Immediately I knew we needed to renegotiate the lease on our centre.  We couldn’t keep bleeding money every week without knowing when this lockdown might end.  Naively, I thought that after 11 years of being great tenants, paying the rent on time, at the premium (they wouldn’t negotiate when the GFC started) and with the understanding that we just needed 12 months to navigate through this extraordinary situation, the landlords would find a reasonable compromise. But after weeks of exchanging emails, we realised that our only option was to give notice.

Needless to say, we felt broken.  After eleven years of hard work, building a company in a space that we thought would be an asset to the business, leaving was hard to make, but it is just that space.

S.A.B. 3.0

This week marks the 4 month anniversary of being put into lockdown, and our pilates business is completely transformed.

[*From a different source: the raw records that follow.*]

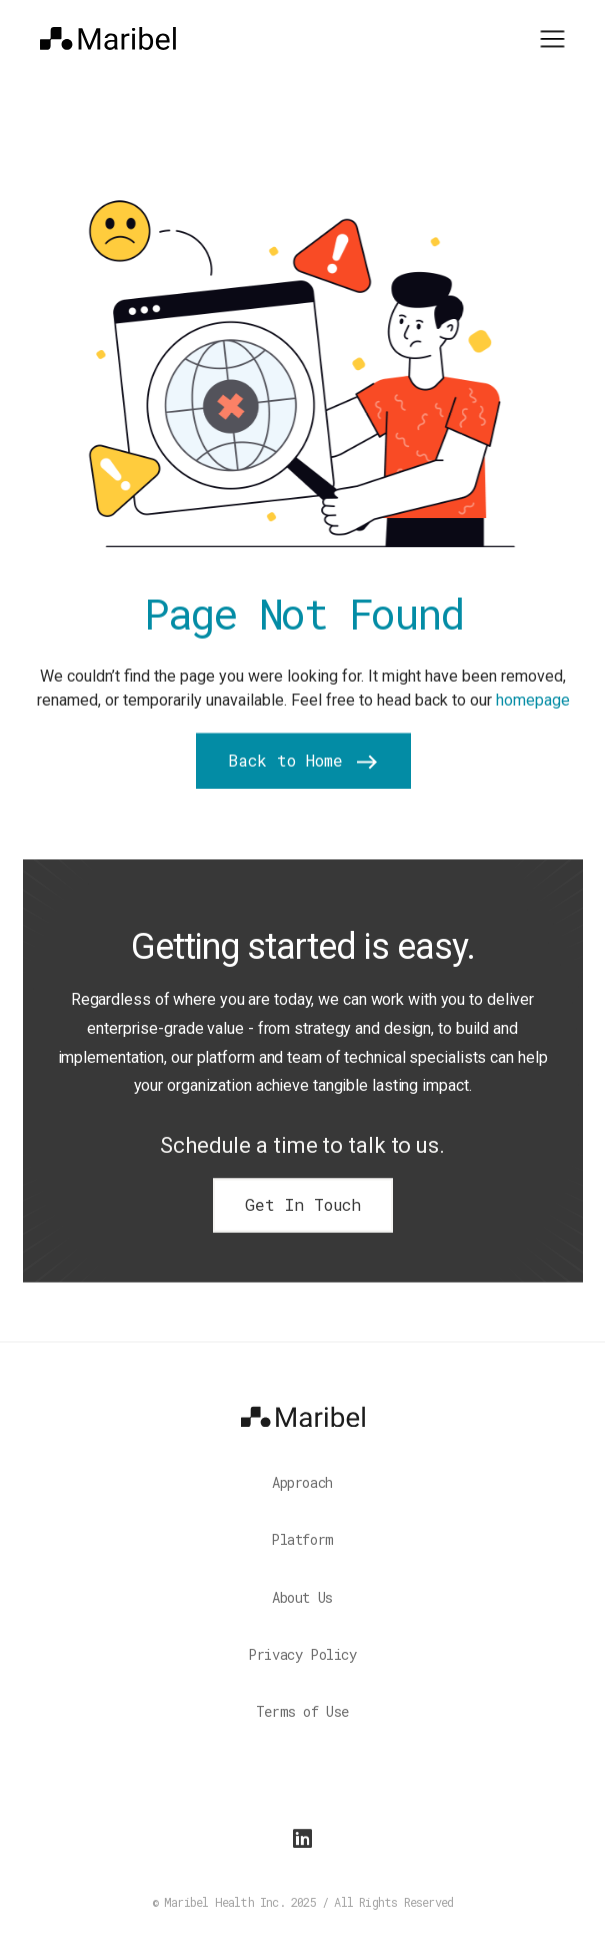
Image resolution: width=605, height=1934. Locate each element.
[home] (108, 37)
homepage (532, 702)
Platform (302, 1549)
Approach (302, 1492)
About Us (302, 1607)
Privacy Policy (302, 1664)
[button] (552, 37)
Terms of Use (302, 1721)
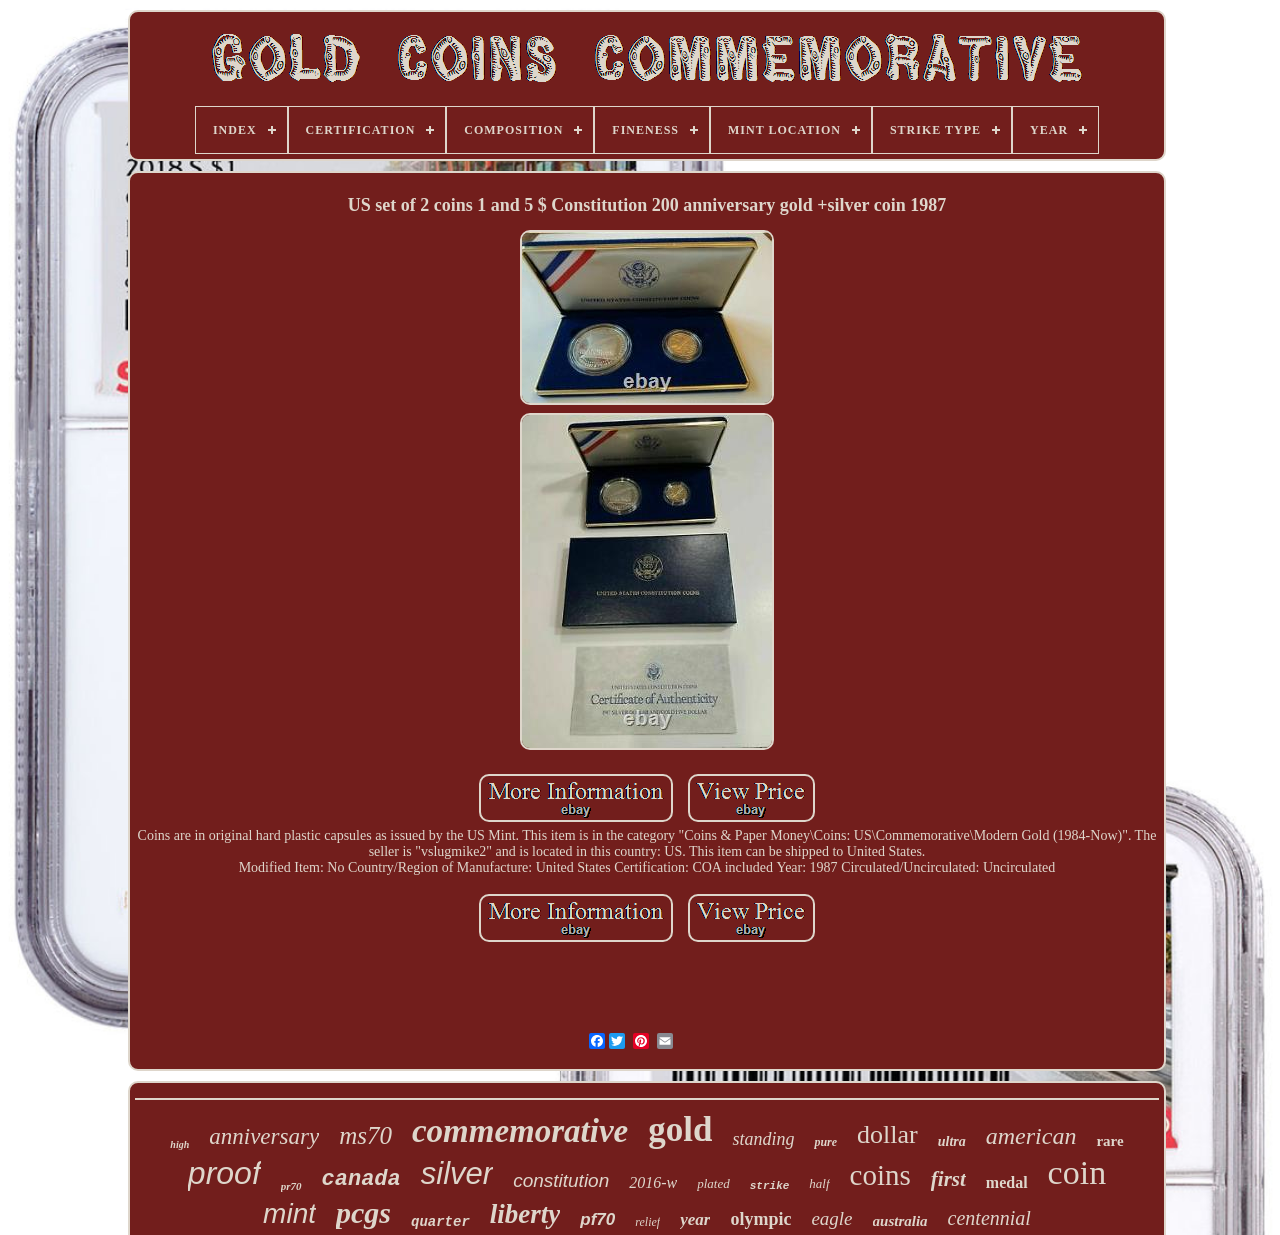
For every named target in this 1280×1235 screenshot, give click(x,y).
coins (880, 1175)
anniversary (264, 1136)
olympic (760, 1219)
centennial (989, 1218)
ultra (952, 1141)
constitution (561, 1180)
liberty (525, 1214)
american (1031, 1136)
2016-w (653, 1182)
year (695, 1219)
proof (224, 1173)
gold (680, 1129)
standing (763, 1139)
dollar (887, 1134)
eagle (831, 1218)
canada (361, 1179)
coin (1077, 1172)
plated (713, 1183)
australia (900, 1221)
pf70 (597, 1219)
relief (647, 1222)
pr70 (291, 1186)
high (179, 1144)
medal (1007, 1182)
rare (1109, 1141)
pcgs (363, 1212)
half (819, 1183)
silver (457, 1173)
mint (289, 1213)
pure (825, 1142)
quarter (440, 1222)
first (948, 1179)
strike (770, 1186)
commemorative (520, 1131)
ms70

We offer all possible practices and services we are able to online, have a free private online community Network (please join us), and the Pilates & Wellbeing Program, which is basically S.A.B. in virtual.

Currently, 95% of our business is online.

Our amazing practitioners are marking time with us seeing clients and patients for home visits and in alternative spaces until we feel that we can reopen again in a new location with the confidence that we will not be shut down with another virus outbreak.

Natalia has become a master of teaching online.  She was so anti the whole virtual teaching but now has retaught herself to cue and instruct her private clients and ZOOM groups to ensure a real and valued experience.  In fact, people are getting stronger with the classes, and Nat is certainly fitter than she has been in years!

What has been very special is that we have re-established relationships with our valued international clients who had left Barcelona and who we thought we may never teach again.

We plan to reopen a special space and honour our wonderful clients who prefer no to join us online as soon as we can, but this is a new world in life and business, and we have to be flexible like never before in history, one day at a time.

But we want you to know S.A.B. 3.0 is alive!